= Concord Food Co-op =

Bakery, cafe, and grocery store in NH

Concord Food Co-op is a bakery, cafe, and grocery store in Concord, New Hampshire. The Co-op sells organic produce and local and regional products.

== History ==
The co-op is one of New Hampshire's longer established food cooperatives. The co-op first opened in 1984, receiving a loan from the New Hampshire Community Loan Fund. It expanded the Concord store in 2005 and later opened a New London location. In 2012, it added a sit down cafe. The store only sells organic produce and has had a CSA program since 2001. As of 2017, New Hampshire's four co-ops have roughly 50,000 member owners and $100 million in revenue.
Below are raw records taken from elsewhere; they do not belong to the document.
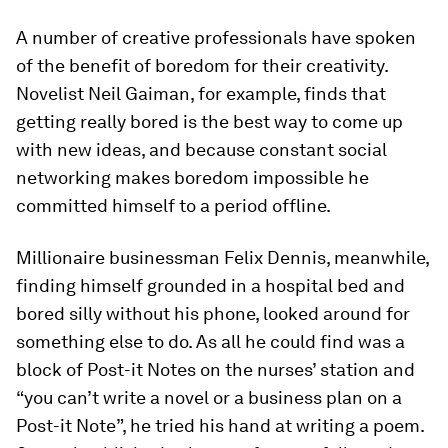
A number of creative professionals have spoken
of the benefit of boredom for their creativity.
Novelist Neil Gaiman, for example, finds that
getting really bored is the best way to come up
with new ideas, and because constant social
networking makes boredom impossible he
committed himself to a period offline.
Millionaire businessman Felix Dennis, meanwhile,
finding himself grounded in a hospital bed and
bored silly without his phone, looked around for
something else to do. As all he could find was a
block of Post-it Notes on the nurses’ station and
“you can’t write a novel or a business plan on a
Post-it Note”, he tried his hand at writing a poem.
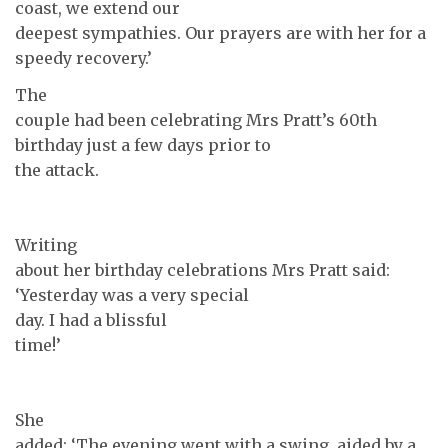
coast, we extend our
deepest sympathies. Our prayers are with her for a
speedy recovery.’
The
couple had been celebrating Mrs Pratt’s 60th
birthday just a few days prior to
the attack.
Writing
about her birthday celebrations Mrs Pratt said:
‘Yesterday was a very special
day. I had a blissful
time!’
She
added: ‘The evening went with a swing, aided by a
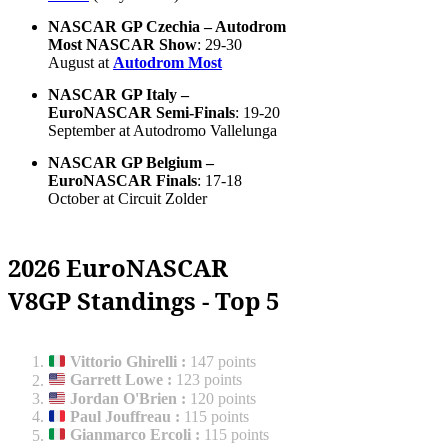
NASCAR GP Czechia – Autodrom
Most NASCAR Show
: 29-30
August at
Autodrom Most
NASCAR GP Italy –
EuroNASCAR Semi-Finals
: 19-20
September at Autodromo Vallelunga
NASCAR GP Belgium –
EuroNASCAR Finals
: 17-18
October at Circuit Zolder
2026 EuroNASCAR
V8GP Standings - Top 5
Vittorio Ghirelli
:
147 points
Garrett Lowe
:
123 points
Jordan O'Brien
:
120 points
Paul Jouffreau
:
115 points
Gianmarco Ercoli
:
115 points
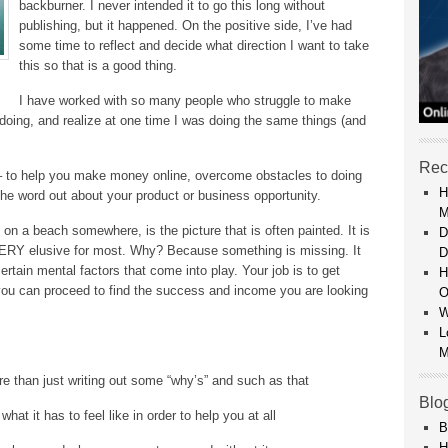
backburner. I never intended it to go this long without
publishing, but it happened. On the positive side, I’ve had
some time to reflect and decide what direction I want to take
this so that is a good thing.
I have worked with so many people who struggle to make
doing, and realize at one time I was doing the same things (and
Rec
– to help you make money online, overcome obstacles to doing
H
the word out about your product or business opportunity.
M
on a beach somewhere, is the picture that is often painted. It is
D
 VERY elusive for most. Why? Because something is missing. It
D
t certain mental factors that come into play. Your job is to get
H
n you can proceed to find the success and income you are looking
O
W
L
M
re than just writing out some “why’s” and such as that
Blo
hat it has to feel like in order to help you at all
B
H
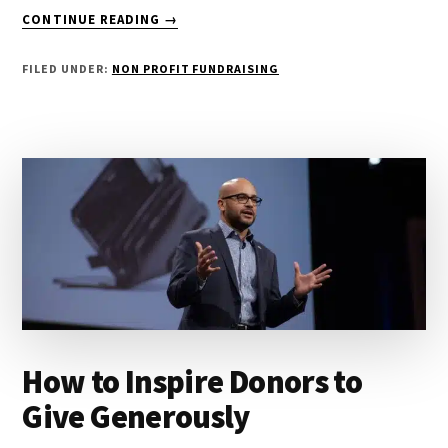
ABOUT
CONTINUE READING
→
HOW
ONLINE
FILED UNDER:
NON PROFIT FUNDRAISING
GIVING
CAN
TRANSFORM
NONPROFITS
How to Inspire Donors to
Give Generously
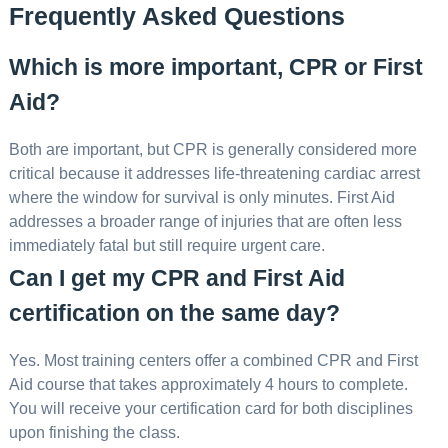
Frequently Asked Questions
Which is more important, CPR or First
Aid?
Both are important, but CPR is generally considered more
critical because it addresses life-threatening cardiac arrest
where the window for survival is only minutes. First Aid
addresses a broader range of injuries that are often less
immediately fatal but still require urgent care.
Can I get my CPR and First Aid
certification on the same day?
Yes. Most training centers offer a combined CPR and First
Aid course that takes approximately 4 hours to complete.
You will receive your certification card for both disciplines
upon finishing the class.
In 2017, the store created an e-shop.

In 2026, during a Cyclospora outbreak from lettuce in several other states, the Concord store continued to sell greens from local farms such as Generation Farm. A spokesperson said customers generally continued to shop with confidence because of the co-op's focus on quality and its work with mostly local growers.

== Community and location ==
The Concord store is located on South main Street, known as Concord's Arts Alley district.

The store offers a Round-It-Up program which allows the customers to round to the nearest dollar to donate to local non-profits. Over the seven years before April 2026, the program raised and donated $229,117. In one March, more than 3,100 people rounded up for NH Mutual Aid and raised $1,510. Marketing manager Rachel Becker has called this support "part of the bloodline of what being a co-op means."